Quem está prestes a se aposentar precisa redobrar a atenção em 2026. A reforma da Previdência, promulgada em 2019, estabeleceu regras automáticas de transição que são atualizadas ano a ano e alteram os critérios para concessão dos benefícios. A partir deste ano, mudanças atingem principalmente a aposentadoria por tempo de contribuição, incluindo professores e servidores públicos.
Na regra de transição por pontos — soma da idade com o tempo de contribuição —, a exigência passou a ser de 93 pontos para mulheres e 103 pontos para homens. No caso dos servidores públicos, a pontuação é a mesma, mas há exigências adicionais: 62 anos de idade e 35 anos de contribuição para homens, e 57 anos de idade e 30 anos para mulheres, além de 20 anos no serviço público e cinco anos no cargo.
Outra regra de transição que sofreu alteração é a da idade mínima para quem possui longo tempo de contribuição. Em 2026, a idade mínima passou para 59 anos e meio para mulheres e 64 anos e meio para homens, aumentando seis meses a cada ano até atingir 62 anos (mulheres) e 65 anos (homens) em 2031. O tempo mínimo de contribuição permanece em 30 anos para mulheres e 35 para homens.
Para os professores, a regra de transição combina idade mínima e tempo de contribuição no magistério. As mulheres podem se aposentar a partir de 54 anos e meio, e os homens, aos 59 anos e meio. A idade também sobe seis meses por ano até alcançar 57 anos para mulheres e 60 anos para homens em 2031. O tempo mínimo de contribuição é de 25 anos para mulheres e 30 anos para homens. Essas regras valem para professores da iniciativa privada, instituições federais e pequenos municípios; redes estaduais e grandes municípios seguem os regimes próprios.
Já a aposentadoria por idade está com as regras definitivas em vigor desde 2023. A idade mínima é de 65 anos para homens e 62 anos para mulheres, com exigência de pelo menos 15 anos de contribuição para ambos os sexos.
O Instituto Nacional do Seguro Social (INSS) disponibiliza simulações de aposentadoria pelo site e aplicativo Meu INSS, onde o segurado pode consultar idade, tempo de contribuição e quanto falta para se aposentar em cada regra vigente, além de salvar o resultado em PDF.

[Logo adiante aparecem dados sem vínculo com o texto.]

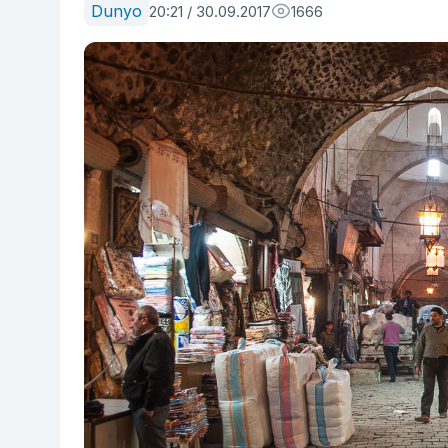
Dunyo
20:21 / 30.09.2017
1666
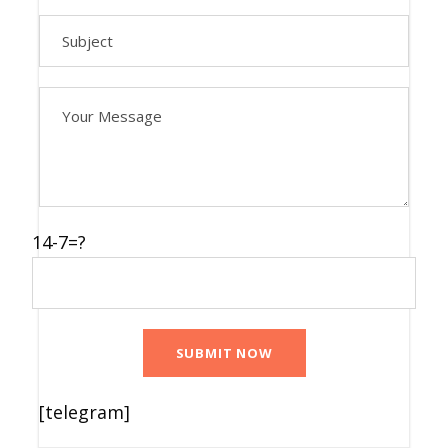
Arrivée à
Tachkent – La
Porte de l’Asie
Centrale
Bienvenue à Tachkent, la capitale
14-7=?
dynamique de l’Ouzbékistan. À votre
arrivée, vous serez accueilli et
transféré à votre hôtel pour une nuit
confortable. Profitez de ce moment
pour vous détendre et vous préparer
[telegram]
aux trésors culturels qui vous
attendent.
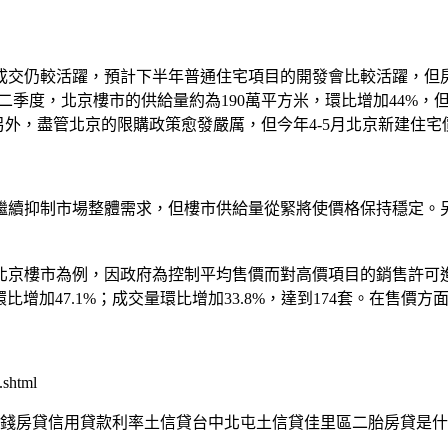
交仍較活躍，預計下半年普通住宅項目的開發會比較活躍，但房
季度，北京樓市的供給量約為190萬平方米，環比增加44%，
。另外，盡管北京的限購政策愈發嚴厲，但今年4-5月北京新建住
續抑制市場整體需求，但樓市供給量從緊將使價格保持穩定。
樓市為例，因政府為控制平均售價而對高價項目的銷售許可進行
加47.1%；成交量環比增加33.8%，達到174套。在售價方面，
.shtml
錢房貸信用貸款利率土信貸台中北屯土信貸佳里區二胎房貸是什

Algumas regras de transição já foram totalmente cumpridas e não sofrem mais alterações. É o caso do pedágio de 100% e do pedágio de 50% no setor privado, além das regras equivalentes no serviço público. Todos os segurados enquadrados nessas modalidades já se aposentaram até 2022, e elas não beneficiam novos trabalhadores em 2026.
Com as mudanças anuais previstas na reforma, especialistas recomendam que os segurados acompanhem atentamente as regras e façam simulações periódicas para planejar o melhor momento de solicitar o benefício.